BEGIN Data supplied
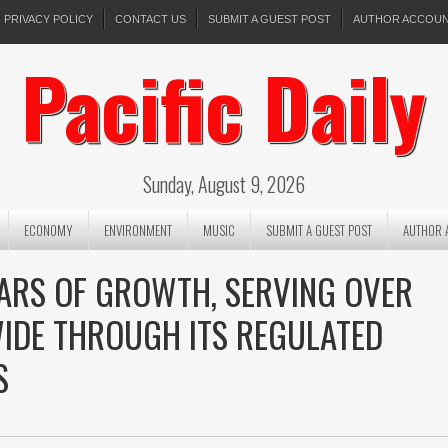
PRIVACY POLICY
CONTACT US
SUBMIT A GUEST POST
AUTHOR ACCOU
Pacific Daily
Sunday, August 9, 2026
ECONOMY
ENVIRONMENT
MUSIC
SUBMIT A GUEST POST
AUTHOR 
ARS OF GROWTH, SERVING OVER
IDE THROUGH ITS REGULATED
S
END Data supplied
• **Problem statement**: Set down, word for word, every line from the line that holds "Pacific Daily" to the end of the entries above, including both ends.

• **Output for this task**:
Pacific Daily
Sunday, August 9, 2026
ECONOMY
ENVIRONMENT
MUSIC
SUBMIT A GUEST POST
AUTHOR 
ARS OF GROWTH, SERVING OVER
IDE THROUGH ITS REGULATED
S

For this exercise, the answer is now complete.